EPA-EFE/Mohammed Badra

President of the French right-wing Les Républicains (LR), Éric Ciotti, announced Tuesday (11 June) that he will join forces with the Rassemblement National (RN), for the legislative elections, however, colleagues in the Gaullist party now calling for his resignation.

Ciotti announced on national television TFI that he had accepted the offer made by Jordan Bardella, Marine Le Pen, and the Rassemblement National (RN) for Les Républicains to ally for the snap legislative elections on 30 June and 7 July.

“I have taken on my responsibilities at a very heavy and serious time […] The country expects action from the right. We need an alliance,” he declared.

“By responding to this call for unity, Éric Ciotti is choosing the interests of the French over those of our parties,” Jordan Bardella congratulated him on social media X.

But Ciotti’s announcement was swiftly condemned by several members of Les Républicains, who disagreed with him.

RN has refused an alliance with the second far-right party Reconquête!, therefore a large right-wing coalition is far from guaranteed.

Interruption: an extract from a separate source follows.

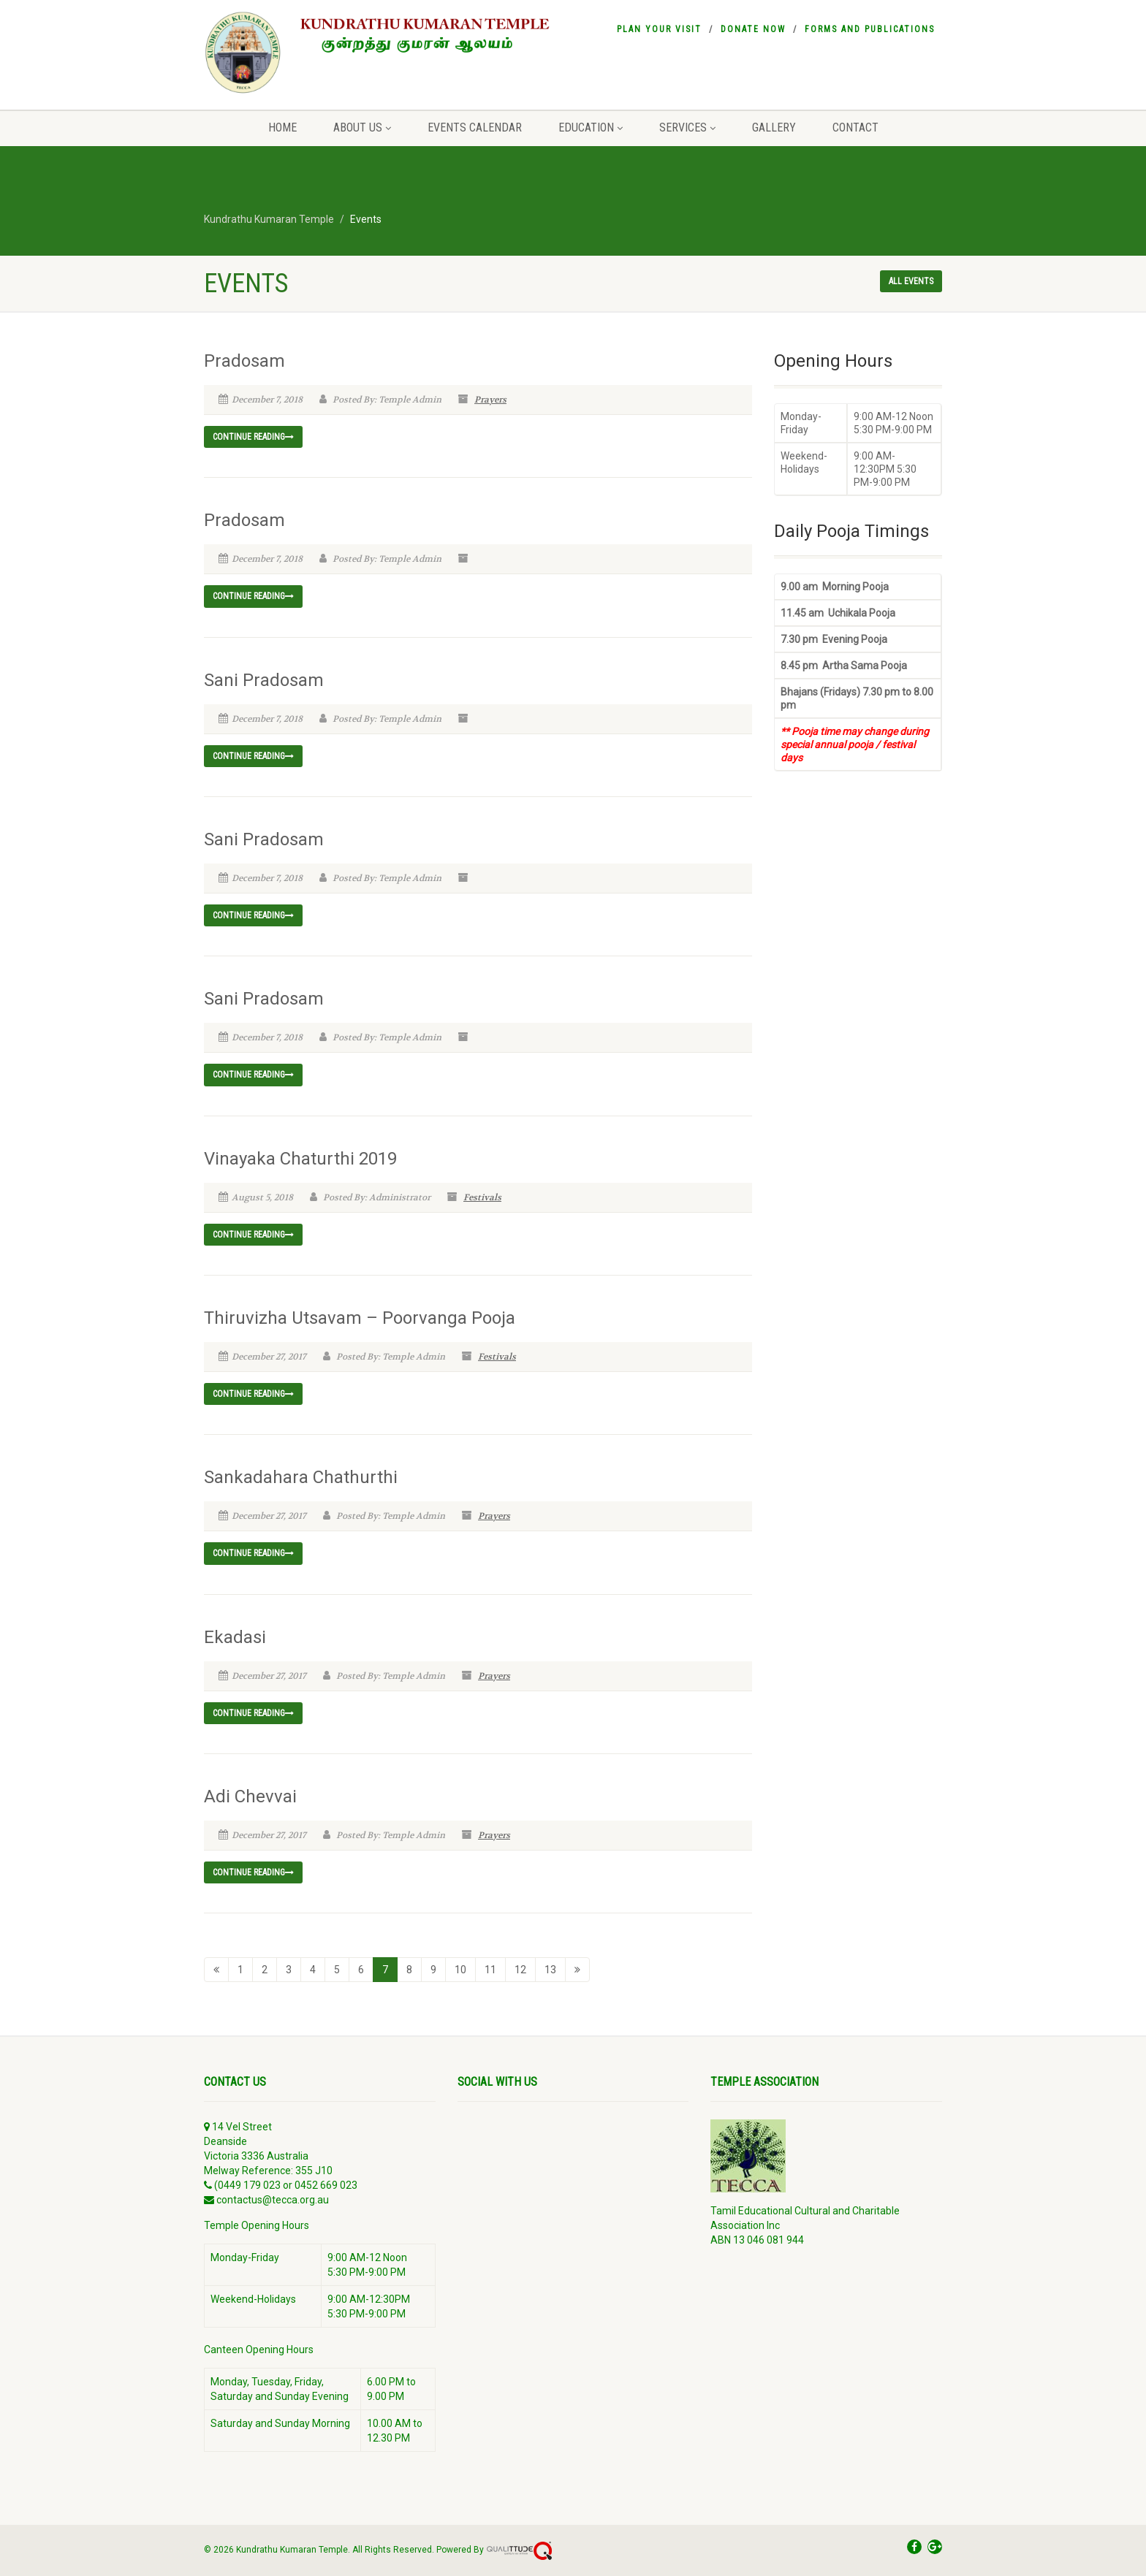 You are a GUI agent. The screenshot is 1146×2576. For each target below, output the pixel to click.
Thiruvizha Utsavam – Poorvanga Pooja (359, 1318)
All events (911, 281)
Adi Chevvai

After French President Emmanuel Macron dissolved the National Assembly on Sunday (9 June), following Rassemblement National’s landslide victory (31.5%) in the European elections, their leader Marine Le Pen quickly proposed that her opponents rally behind her to form a majority in French parliament.

To save the right

With the possibility of the far-right sweeping into power and taking control of the National Assembly, Ciotti justified his call of an alliance with FN, to “maintain a powerful group in the National Assembly.”

Currently there are 61 LR members in the lower parliament chamber, but the party’s lead candidate François-Xavier Bellamy, had a poor showing in European elections (7.2% of the vote) further confirming the party’s fall.

According to negotiations between Ciotti and the RN, LR candidates who opt for an alliance with the far-right will be unopposed in the constituencies where they run.

The two parties would agree on a kind of common programme, which Marine Le Pen called a ‘charter’.

The dislocation of the Republicans

Ciotti’s announcement sparked a heavy backlash from within his own camp.

Gérard Larcher, president of the French senate and second-in-command of the French State, said on X that Ciotti “can no longer preside over [our] movement and must recover from his mandate as president.”

Olivier Marleix, president of the Les Républicains group in the French National Assembly, echoed this view, explaining that “Eric Ciotti’s comments are his own”, and asking him to “step down as president of the LR”.

Laurent Wauquiez, the LR president of the Auvergne-Rhône-Alpes region, announced on Tuesday his candidacy for the legislative elections in Haute-Loire, where the RN came out well ahead on Sunday. He denounced the “betrayal” of his former ally and the need to create “a pole of stability”.

In a joint statement, the Republican senators asserted their “independence” from both Renaissance and the RN. Quick to react, Economy Minister Bruno Le Maire called for “making room in [the] majority for all LR elected representatives and activists who refuse to collaborate.”

For now Ciotti is president of a party in ruins,  despite his explanation that “what counts are the militants.” It remains to be seen who Republican supporters are going to vote for.